Oil steadied after its biggest rally in eight weeks in New York as the focus shifted from rising U.S. refinery demand to the prospects for a U.S. interest rate gain this year.

Futures edged 0.3 per cent higher after surging 6.3 per cent Wednesday. U.S. refiners boosted operating rates last week, according to an Energy Information Administration report Wednesday. Odds the Federal Reserve will move on rates at their next meeting jumped to 50 per cent from around 32 per cent a week ago, based on futures prices, after officials signalled they're prepared to tighten. Data showed American economic growth slowed last quarter.

"The oil market is being held back by macroeconomics," Phil Flynn, senior market analyst at the Price Futures Group in Chicago, said. "We rose strongly on the refinery utilization number yesterday and the outlook for rising crude demand. That couldn't be maintained when the disappointing GDP number sent stocks lower."

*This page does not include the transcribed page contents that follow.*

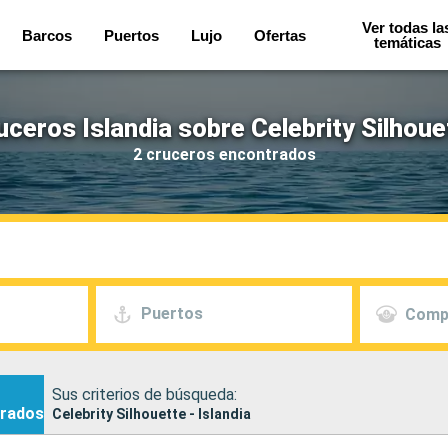
Ver todas la
Barcos
Puertos
Lujo
Ofertas
temáticas
uceros Islandia sobre Celebrity Silhoue
2 cruceros encontrados
Puertos
Comp
Sus criterios de búsqueda:
rados
Celebrity Silhouette - Islandia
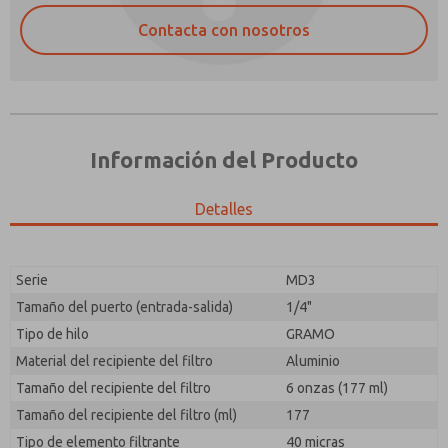
Contacta con nosotros
Información del Producto
Detalles
Envíenme actualizaciones periódicas sobre
¿Método de Contacto Preferido?
características, capacidades del producto y más.
Serie
MD3
Correo Electrónico
Teléfono
*Sí, he leído la política de privacidad y acepto que los
Tamaño del puerto (entrada-salida)
1/4"
datos que proporcione se recopilarán y almacenarán
Envíenme actualizaciones periódicas sobre
Tipo de hilo
GRAMO
electrónicamente. Mis datos se utilizan únicamente
características, capacidades del producto y más.
con fines estrictamente destinados a procesar y
Material del recipiente del filtro
Aluminio
responder a mi solicitud. Al enviar el formulario de
*Sí, he leído la política de privacidad y acepto que los
Tamaño del recipiente del filtro
6 onzas (177 ml)
contacto, acepto el procesamiento.
datos que proporcione se recopilarán y almacenarán
Tamaño del recipiente del filtro (ml)
177
electrónicamente. Mis datos se utilizan únicamente
con fines estrictamente destinados a procesar y
Tipo de elemento filtrante
40 micras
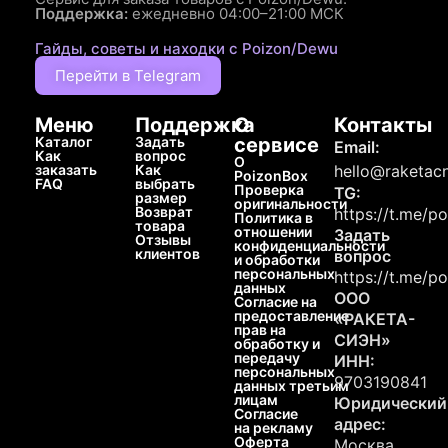
Поддержка:
ежедневно 04:00–21:00 МСК
Гайды, советы и находки с Poizon/Dewu
Перейти в Telegram
Меню
Поддержка
О
Контакты
Каталог
Задать
сервисе
Email:
Как
вопрос
О
заказать
Как
hello@raketacn
PoizonBox
FAQ
выбрать
Проверка
TG:
размер
оригинальности
Возврат
https://t.me/p
Политика в
товара
отношении
Задать
Отзывы
конфиденциальности
клиентов
вопрос
и обработки
персональных
https://t.me/p
данных
ООО
Согласие на
предоставление
«РАКЕТА-
прав на
СИЭН»
обработку и
передачу
ИНН:
персональных
9703190841
данных третьим
лицам
Юридический
Согласие
адрес:
на рекламу
Оферта
Москва,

Oil failed to sustain a gain above $50 a barrel earlier this month as the global glut showed little sign of easing any time soon. U.S. crude stockpiles are more than 100 million barrels above the five-year seasonal average, EIA data show. The Organization of Petroleum Exporting Countries continues to pump above its quota and the International Energy Agency estimates the surplus will remain until at least the middle of 2016.

West Texas Intermediate for December delivery increased 12 cents to close at $46.06 (U.S.) a barrel on the New York Mercantile Exchange. It's the highest close since Oct. 16. The contract gained $2.74 on Wednesday, the most since Aug. 31. The volume of all futures traded was 3.2 per cent above the 100-day average at 2:56 p.m.

Brent for December settlement dropped 25 cents, or 0.5 per cent, to end the session at $48.80 a barrel on the London- based ICE Futures Europe exchange. The European benchmark crude closed at a $2.74 premium to WTI.

"We're seeing a bit of a hangover after yesterday's huge move," Stephen Schork, president of the Schork Group Inc. in Villanova, Pa., said. "Demand for crude is going to pick up because refineries are finishing maintenance."